##### SOURCE DATA #####
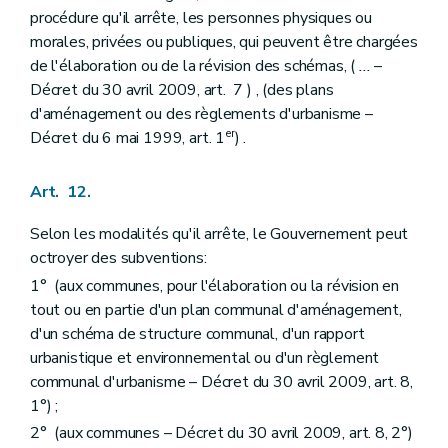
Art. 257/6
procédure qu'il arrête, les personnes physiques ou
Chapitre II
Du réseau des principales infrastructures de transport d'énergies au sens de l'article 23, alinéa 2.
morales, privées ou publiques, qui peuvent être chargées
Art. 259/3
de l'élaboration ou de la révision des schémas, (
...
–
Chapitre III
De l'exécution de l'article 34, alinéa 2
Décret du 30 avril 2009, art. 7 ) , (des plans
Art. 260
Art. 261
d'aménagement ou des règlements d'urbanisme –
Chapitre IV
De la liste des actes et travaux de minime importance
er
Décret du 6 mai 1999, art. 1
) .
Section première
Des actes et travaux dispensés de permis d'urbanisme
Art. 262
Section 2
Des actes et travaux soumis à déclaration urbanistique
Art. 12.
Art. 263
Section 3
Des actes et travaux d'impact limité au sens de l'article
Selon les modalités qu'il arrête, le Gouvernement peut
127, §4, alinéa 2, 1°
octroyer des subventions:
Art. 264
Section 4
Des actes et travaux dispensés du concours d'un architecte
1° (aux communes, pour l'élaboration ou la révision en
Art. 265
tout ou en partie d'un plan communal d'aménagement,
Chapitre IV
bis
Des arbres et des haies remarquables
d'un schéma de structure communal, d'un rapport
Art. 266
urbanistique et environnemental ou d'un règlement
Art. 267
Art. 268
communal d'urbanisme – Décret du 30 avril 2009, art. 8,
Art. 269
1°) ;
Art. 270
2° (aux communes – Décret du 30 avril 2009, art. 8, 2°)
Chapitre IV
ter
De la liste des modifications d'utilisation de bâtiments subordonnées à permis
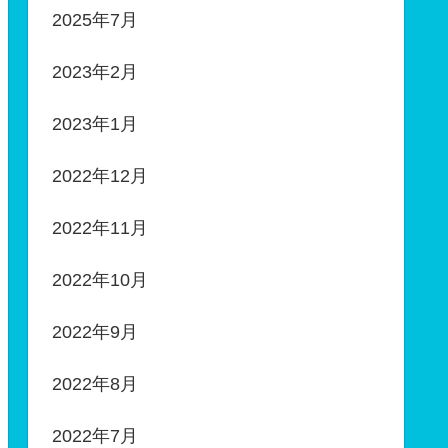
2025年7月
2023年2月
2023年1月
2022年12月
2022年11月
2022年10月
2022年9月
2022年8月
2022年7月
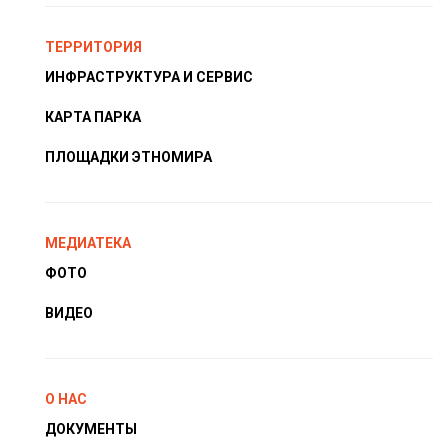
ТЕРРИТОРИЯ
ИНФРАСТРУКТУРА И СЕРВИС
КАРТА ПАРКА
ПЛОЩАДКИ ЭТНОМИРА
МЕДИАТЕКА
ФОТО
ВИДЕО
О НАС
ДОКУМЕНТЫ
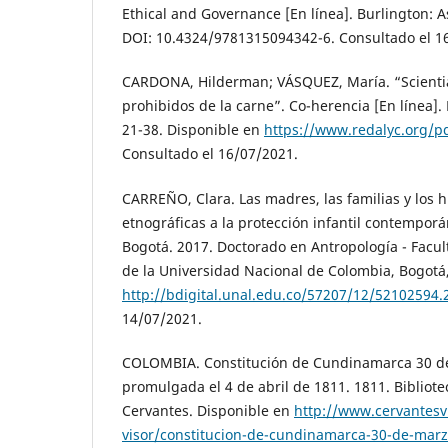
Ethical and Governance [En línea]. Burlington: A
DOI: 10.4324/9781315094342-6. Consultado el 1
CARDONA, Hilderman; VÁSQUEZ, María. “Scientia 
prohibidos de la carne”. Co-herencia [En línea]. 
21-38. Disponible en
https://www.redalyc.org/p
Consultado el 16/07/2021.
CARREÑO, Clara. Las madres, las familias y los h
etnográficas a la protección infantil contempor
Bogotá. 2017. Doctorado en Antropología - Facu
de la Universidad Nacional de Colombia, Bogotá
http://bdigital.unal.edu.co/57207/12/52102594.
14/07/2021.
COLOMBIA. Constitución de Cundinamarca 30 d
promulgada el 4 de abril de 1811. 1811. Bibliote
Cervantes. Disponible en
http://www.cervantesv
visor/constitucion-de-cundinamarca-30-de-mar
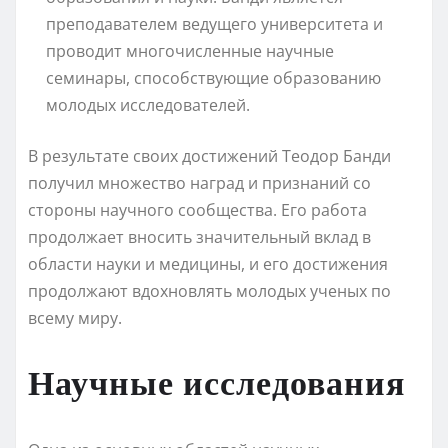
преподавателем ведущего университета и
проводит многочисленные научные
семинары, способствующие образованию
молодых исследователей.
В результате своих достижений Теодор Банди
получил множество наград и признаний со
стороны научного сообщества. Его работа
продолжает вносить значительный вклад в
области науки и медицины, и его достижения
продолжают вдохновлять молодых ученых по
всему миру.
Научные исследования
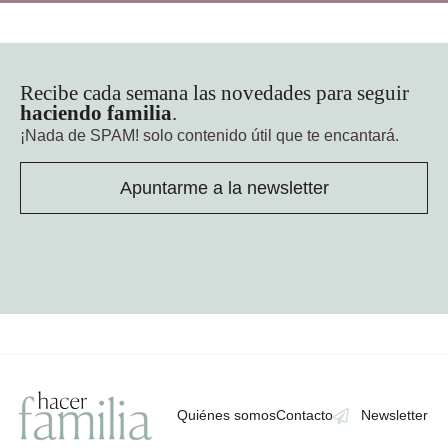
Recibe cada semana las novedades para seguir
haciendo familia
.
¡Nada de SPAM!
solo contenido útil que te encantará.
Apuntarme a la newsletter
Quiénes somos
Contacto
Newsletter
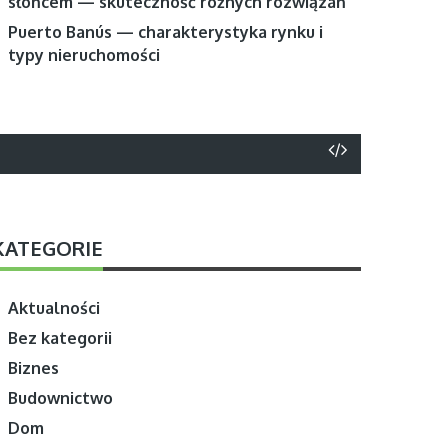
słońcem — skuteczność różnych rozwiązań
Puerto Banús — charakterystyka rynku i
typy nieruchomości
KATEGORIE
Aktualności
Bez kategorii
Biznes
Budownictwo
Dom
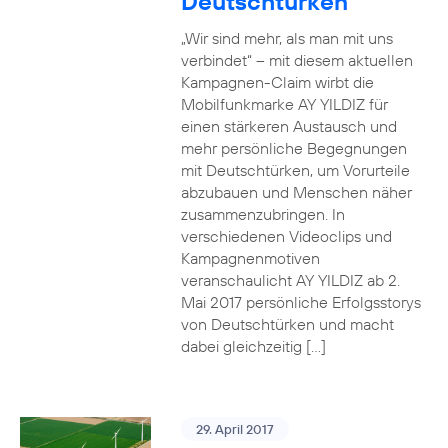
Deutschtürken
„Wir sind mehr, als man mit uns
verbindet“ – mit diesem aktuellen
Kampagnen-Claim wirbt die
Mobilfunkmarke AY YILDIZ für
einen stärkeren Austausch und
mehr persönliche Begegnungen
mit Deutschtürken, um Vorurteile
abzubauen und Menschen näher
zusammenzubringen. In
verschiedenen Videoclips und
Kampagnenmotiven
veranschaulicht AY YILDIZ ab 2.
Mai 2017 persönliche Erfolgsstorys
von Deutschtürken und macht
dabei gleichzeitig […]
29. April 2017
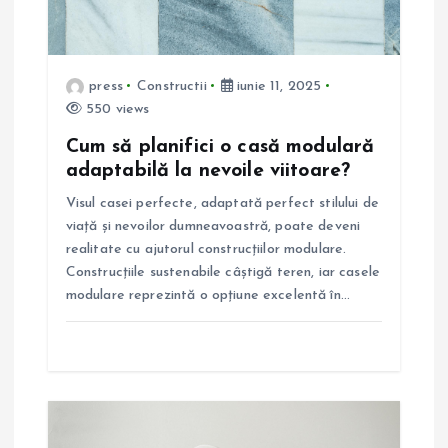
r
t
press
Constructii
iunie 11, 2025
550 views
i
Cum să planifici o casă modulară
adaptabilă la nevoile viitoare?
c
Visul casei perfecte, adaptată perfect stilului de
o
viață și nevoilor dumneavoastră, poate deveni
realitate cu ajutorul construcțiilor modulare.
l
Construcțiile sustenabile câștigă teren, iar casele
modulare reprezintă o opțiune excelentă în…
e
#####
**TASK STATEMENT:** Each line above is to be copied exactly, and the pictures are to be dropped.

**SOLUTION FOR THIS EXERCISE:**
Art. 257/6
procédure qu'il arrête, les personnes physiques ou
Chapitre II
Du réseau des principales infrastructures de transport d'énergies au sens de l'article 23, alinéa 2.
morales, privées ou publiques, qui peuvent être chargées
Art. 259/3
de l'élaboration ou de la révision des schémas, (
...
–
Chapitre III
De l'exécution de l'article 34, alinéa 2
Décret du 30 avril 2009, art. 7 ) , (des plans
Art. 260
Art. 261
d'aménagement ou des règlements d'urbanisme –
Chapitre IV
De la liste des actes et travaux de minime importance
er
Décret du 6 mai 1999, art. 1
) .
Section première
Des actes et travaux dispensés de permis d'urbanisme
Art. 262
Section 2
Des actes et travaux soumis à déclaration urbanistique
Art. 12.
Art. 263
Section 3
Des actes et travaux d'impact limité au sens de l'article
Selon les modalités qu'il arrête, le Gouvernement peut
127, §4, alinéa 2, 1°
octroyer des subventions:
Art. 264
Section 4
Des actes et travaux dispensés du concours d'un architecte
1° (aux communes, pour l'élaboration ou la révision en
Art. 265
tout ou en partie d'un plan communal d'aménagement,
Chapitre IV
bis
Des arbres et des haies remarquables
d'un schéma de structure communal, d'un rapport
Art. 266
urbanistique et environnemental ou d'un règlement
Art. 267
Art. 268
communal d'urbanisme – Décret du 30 avril 2009, art. 8,
Art. 269
1°) ;
Art. 270
2° (aux communes – Décret du 30 avril 2009, art. 8, 2°)
Chapitre IV
ter
De la liste des modifications d'utilisation de bâtiments subordonnées à permis
2025年7月
2023年2月
2023年1月
2022年12月
2022年11月
2022年10月
2022年9月
2022年8月
2022年7月
ТЕРРИТОРИЯ
ИНФРАСТРУКТУРА И СЕРВИС
КАРТА ПАРКА
ПЛОЩАДКИ ЭТНОМИРА
МЕДИАТЕКА
ФОТО
ВИДЕО
О НАС
ДОКУМЕНТЫ
Ethical and Governance [En línea]. Burlington: A
DOI: 10.4324/9781315094342-6. Consultado el 1
CARDONA, Hilderman; VÁSQUEZ, María. “Scientia 
prohibidos de la carne”. Co-herencia [En línea]. 
21-38. Disponible en
https://www.redalyc.org/p
Consultado el 16/07/2021.
CARREÑO, Clara. Las madres, las familias y los h
etnográficas a la protección infantil contempor
Bogotá. 2017. Doctorado en Antropología - Facu
de la Universidad Nacional de Colombia, Bogotá
http://bdigital.unal.edu.co/57207/12/52102594.
14/07/2021.
COLOMBIA. Constitución de Cundinamarca 30 d
promulgada el 4 de abril de 1811. 1811. Bibliote
Cervantes. Disponible en
http://www.cervantesv
visor/constitucion-de-cundinamarca-30-de-mar
преподавателем ведущего университета и
проводит многочисленные научные
семинары, способствующие образованию
молодых исследователей.
В результате своих достижений Теодор Банди
получил множество наград и признаний со
стороны научного сообщества. Его работа
продолжает вносить значительный вклад в
области науки и медицины, и его достижения
продолжают вдохновлять молодых ученых по
всему миру.
Научные исследования
Recibe cada semana las novedades para seguir
haciendo familia
.
¡Nada de SPAM!
solo contenido útil que te encantará.
Apuntarme a la newsletter
Quiénes somos
Contacto
Newsletter
słońcem — skuteczność różnych rozwiązań
Puerto Banús — charakterystyka rynku i
typy nieruchomości
KATEGORIE
Aktualności
Bez kategorii
Biznes
Budownictwo
Dom
Deutschtürken
„Wir sind mehr, als man mit uns
verbindet“ – mit diesem aktuellen
Kampagnen-Claim wirbt die
Mobilfunkmarke AY YILDIZ für
einen stärkeren Austausch und
mehr persönliche Begegnungen
mit Deutschtürken, um Vorurteile
abzubauen und Menschen näher
zusammenzubringen. In
verschiedenen Videoclips und
Kampagnenmotiven
veranschaulicht AY YILDIZ ab 2.
Mai 2017 persönliche Erfolgsstorys
von Deutschtürken und macht
dabei gleichzeitig […]
29. April 2017
r
t
press
Constructii
iunie 11, 2025
550 views
i
Cum să planifici o casă modulară
adaptabilă la nevoile viitoare?
c
Visul casei perfecte, adaptată perfect stilului de
o
viață și nevoilor dumneavoastră, poate deveni
realitate cu ajutorul construcțiilor modulare.
l
Construcțiile sustenabile câștigă teren, iar casele
modulare reprezintă o opțiune excelentă în…
e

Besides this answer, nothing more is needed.